Task description = The records that follow should be returned exactly, pictures excluded.

(Beginning of Data records)

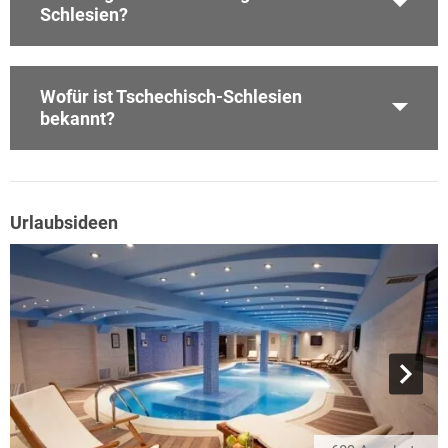
Schlesien?
Wofür ist Tschechisch-Schlesien
bekannt?
Urlaubsideen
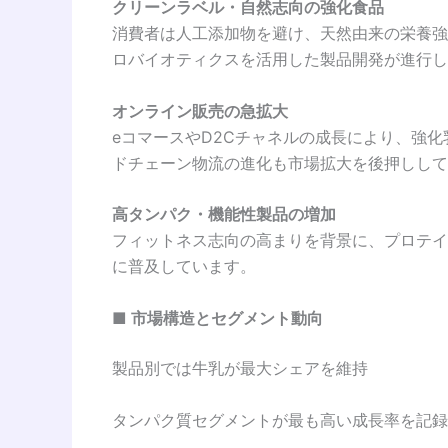
クリーンラベル・自然志向の強化食品
消費者は人工添加物を避け、天然由来の栄養強
ロバイオティクスを活用した製品開発が進行し
オンライン販売の急拡大
eコマースやD2Cチャネルの成長により、強
ドチェーン物流の進化も市場拡大を後押しして
高タンパク・機能性製品の増加
フィットネス志向の高まりを背景に、プロテイ
に普及しています。
■ 市場構造とセグメント動向
製品別では牛乳が最大シェアを維持
タンパク質セグメントが最も高い成長率を記録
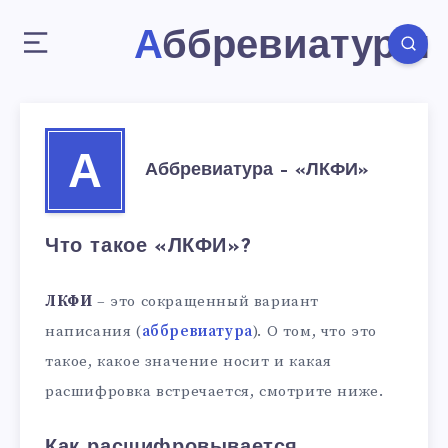
Аббревиатуры
А
Аббревиатура – «ЛКФИ»
Что такое «ЛКФИ»?
ЛКФИ
– это сокращенный вариант
написания (
аббревиатура
). О том, что это
такое, какое значение носит и какая
расшифровка встречается, смотрите ниже.
Как расшифровывается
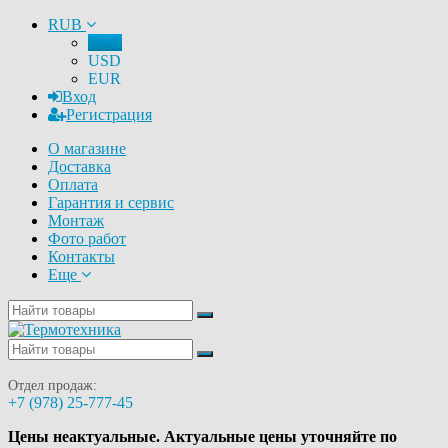
RUB
RUB
USD
EUR
Вход
Регистрация
О магазине
Доставка
Оплата
Гарантия и сервис
Монтаж
Фото работ
Контакты
Еще
Отдел продаж:
+7 (978) 25-777-45
Цены неактуальные. Актуальные цены уточняйте по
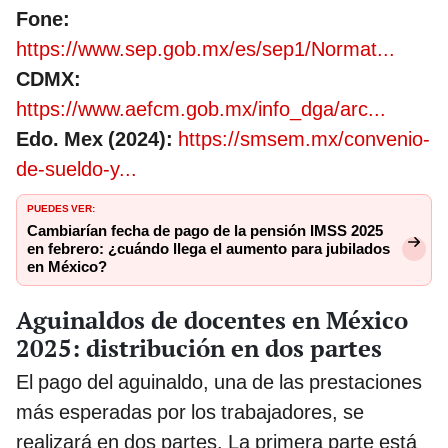
Fone:
https://www.sep.gob.mx/es/sep1/Normat...
CDMX:
https://www.aefcm.gob.mx/info_dga/arc...
Edo. Mex (2024):
https://smsem.mx/convenio-
de-sueldo-y...
PUEDES VER:
Cambiarían fecha de pago de la pensión IMSS 2025
en febrero: ¿cuándo llega el aumento para jubilados
en México?
Aguinaldos de docentes en México
2025: distribución en dos partes
El pago del aguinaldo, una de las prestaciones
más esperadas por los trabajadores, se
realizará en dos partes. La primera parte está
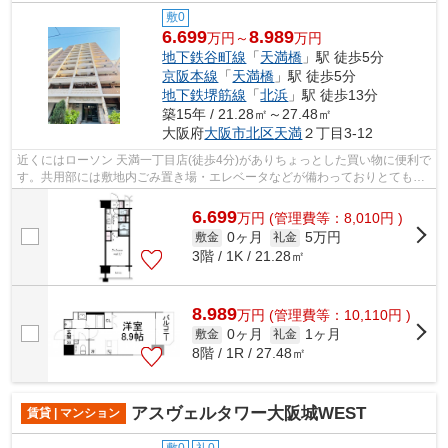
敷0
6.699
8.989
万円～
万円
地下鉄谷町線
「
天満橋
」駅 徒歩5分
京阪本線
「
天満橋
」駅 徒歩5分
地下鉄堺筋線
「
北浜
」駅 徒歩13分
築15年 / 21.28㎡～27.48㎡
大阪府
大阪市北区
天満
２丁目3-12
近くにはローソン 天満一丁目店(徒歩4分)がありちょっとした買い物に便利で
す。共用部には敷地内ごみ置き場・エレベータなどが備わっておりとても充
実しています。駅まで平坦で、自転...
6.699
万
円
(管理費等：8,010円 )
0ヶ月
5万円
敷金
礼金
3階 / 1K / 21.28㎡
8.989
万
円
(管理費等：10,110円 )
0ヶ月
1ヶ月
敷金
礼金
8階 / 1R / 27.48㎡
アスヴェルタワー大阪城WEST
賃貸 | マンション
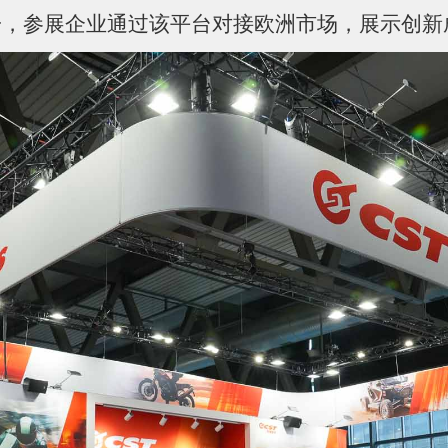
一，参展企业通过该平台对接欧洲市场，展示创新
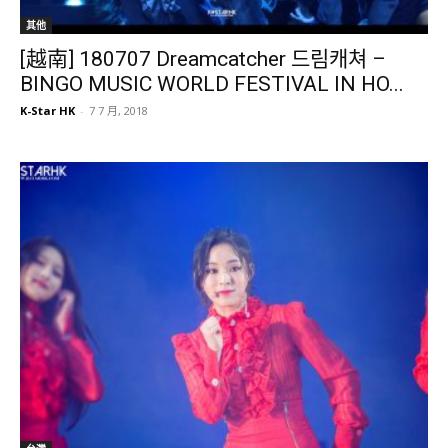
其他
[越南] 180707 Dreamcatcher 드림캐쳐 –
BINGO MUSIC WORLD FESTIVAL IN HO...
K-Star HK
-
7 7 月, 2018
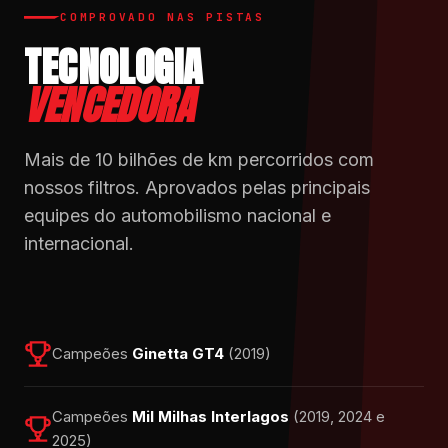
COMPROVADO NAS PISTAS
TECNOLOGIA
VENCEDORA
Mais de 10 bilhões de km percorridos com
nossos filtros. Aprovados pelas principais
equipes do automobilismo nacional e
internacional.
Campeões
Ginetta GT4
(2019)
Campeões
Mil Milhas Interlagos
(2019, 2024 e
2025)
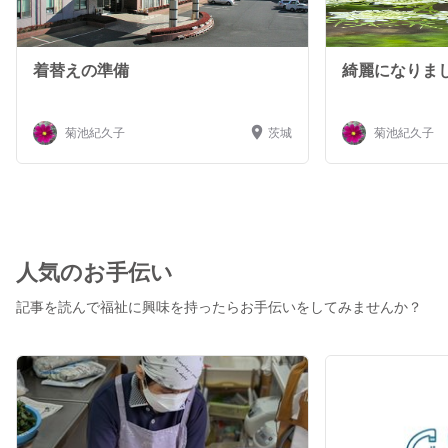
着替えの準備
綺麗になりま
菊池紀久子
茨城
菊池紀久子
人気のお手伝い
記事を読んで福祉に興味を持ったらお手伝いをしてみませんか？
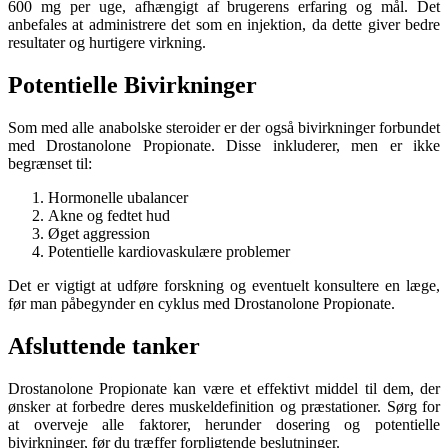
600 mg per uge, afhængigt af brugerens erfaring og mål. Det
anbefales at administrere det som en injektion, da dette giver bedre
resultater og hurtigere virkning.
Potentielle Bivirkninger
Som med alle anabolske steroider er der også bivirkninger forbundet
med Drostanolone Propionate. Disse inkluderer, men er ikke
begrænset til:
Hormonelle ubalancer
Akne og fedtet hud
Øget aggression
Potentielle kardiovaskulære problemer
Det er vigtigt at udføre forskning og eventuelt konsultere en læge,
før man påbegynder en cyklus med Drostanolone Propionate.
Afsluttende tanker
Drostanolone Propionate kan være et effektivt middel til dem, der
ønsker at forbedre deres muskeldefinition og præstationer. Sørg for
at overveje alle faktorer, herunder dosering og potentielle
bivirkninger, før du træffer forpligtende beslutninger.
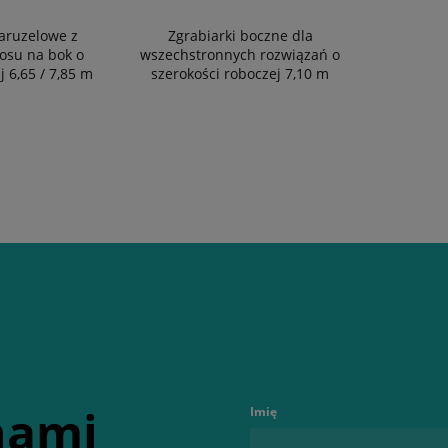
aruzelowe z
Zgrabiarki boczne dla
osu na bok o
wszechstronnych rozwiązań o
j 6,65 / 7,85 m
szerokości roboczej 7,10 m
 nami
Imię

(End of Data records)

Answer box =
Schlesien?
Wofür ist Tschechisch-Schlesien
bekannt?
Urlaubsideen
クリーンラベル・自然志向の強化食品
消費者は人工添加物を避け、天然由来の栄養強
ロバイオティクスを活用した製品開発が進行し
オンライン販売の急拡大
eコマースやD2Cチャネルの成長により、強
ドチェーン物流の進化も市場拡大を後押しして
高タンパク・機能性製品の増加
フィットネス志向の高まりを背景に、プロテイ
に普及しています。
■ 市場構造とセグメント動向
製品別では牛乳が最大シェアを維持
タンパク質セグメントが最も高い成長率を記録
Аббревиатуры
А
Аббревиатура – «ЛКФИ»
Что такое «ЛКФИ»?
ЛКФИ
– это сокращенный вариант
написания (
аббревиатура
). О том, что это
такое, какое значение носит и какая
расшифровка встречается, смотрите ниже.
Как расшифровывается
RUB
RUB
USD
EUR
Вход
Регистрация
О магазине
Доставка
Оплата
Гарантия и сервис
Монтаж
Фото работ
Контакты
Еще
Отдел продаж:
+7 (978) 25-777-45
Цены неактуальные. Актуальные цены уточняйте по
Fone:
https://www.sep.gob.mx/es/sep1/Normat...
CDMX:
https://www.aefcm.gob.mx/info_dga/arc...
Edo. Mex (2024):
https://smsem.mx/convenio-
de-sueldo-y...
PUEDES VER:
Cambiarían fecha de pago de la pensión IMSS 2025
en febrero: ¿cuándo llega el aumento para jubilados
en México?
Aguinaldos de docentes en México
2025: distribución en dos partes
El pago del aguinaldo, una de las prestaciones
más esperadas por los trabajadores, se
realizará en dos partes. La primera parte está
敷0
6.699
8.989
万円～
万円
地下鉄谷町線
「
天満橋
」駅 徒歩5分
京阪本線
「
天満橋
」駅 徒歩5分
地下鉄堺筋線
「
北浜
」駅 徒歩13分
築15年 / 21.28㎡～27.48㎡
大阪府
大阪市北区
天満
２丁目3-12
近くにはローソン 天満一丁目店(徒歩4分)がありちょっとした買い物に便利で
す。共用部には敷地内ごみ置き場・エレベータなどが備わっておりとても充
実しています。駅まで平坦で、自転...
6.699
万
円
(管理費等：8,010円 )
0ヶ月
5万円
敷金
礼金
3階 / 1K / 21.28㎡
8.989
万
円
(管理費等：10,110円 )
0ヶ月
1ヶ月
敷金
礼金
8階 / 1R / 27.48㎡
アスヴェルタワー大阪城WEST
賃貸 | マンション
一，参展企业通过该平台对接欧洲市场，展示创新
其他
[越南] 180707 Dreamcatcher 드림캐쳐 –
BINGO MUSIC WORLD FESTIVAL IN HO...
K-Star HK
-
7 7 月, 2018
COMPROVADO NAS PISTAS
TECNOLOGIA
VENCEDORA
Mais de 10 bilhões de km percorridos com
nossos filtros. Aprovados pelas principais
equipes do automobilismo nacional e
internacional.
Campeões
Ginetta GT4
(2019)
Campeões
Mil Milhas Interlagos
(2019, 2024 e
2025)
着替えの準備
綺麗になりま
菊池紀久子
茨城
菊池紀久子
人気のお手伝い
記事を読んで福祉に興味を持ったらお手伝いをしてみませんか？
600 mg per uge, afhængigt af brugerens erfaring og mål. Det
anbefales at administrere det som en injektion, da dette giver bedre
resultater og hurtigere virkning.
Potentielle Bivirkninger
Som med alle anabolske steroider er der også bivirkninger forbundet
med Drostanolone Propionate. Disse inkluderer, men er ikke
begrænset til:
Hormonelle ubalancer
Akne og fedtet hud
Øget aggression
Potentielle kardiovaskulære problemer
Det er vigtigt at udføre forskning og eventuelt konsultere en læge,
før man påbegynder en cyklus med Drostanolone Propionate.
Afsluttende tanker
Drostanolone Propionate kan være et effektivt middel til dem, der
ønsker at forbedre deres muskeldefinition og præstationer. Sørg for
at overveje alle faktorer, herunder dosering og potentielle
bivirkninger, før du træffer forpligtende beslutninger.
aruzelowe z
Zgrabiarki boczne dla
osu na bok o
wszechstronnych rozwiązań o
j 6,65 / 7,85 m
szerokości roboczej 7,10 m
 nami
Imię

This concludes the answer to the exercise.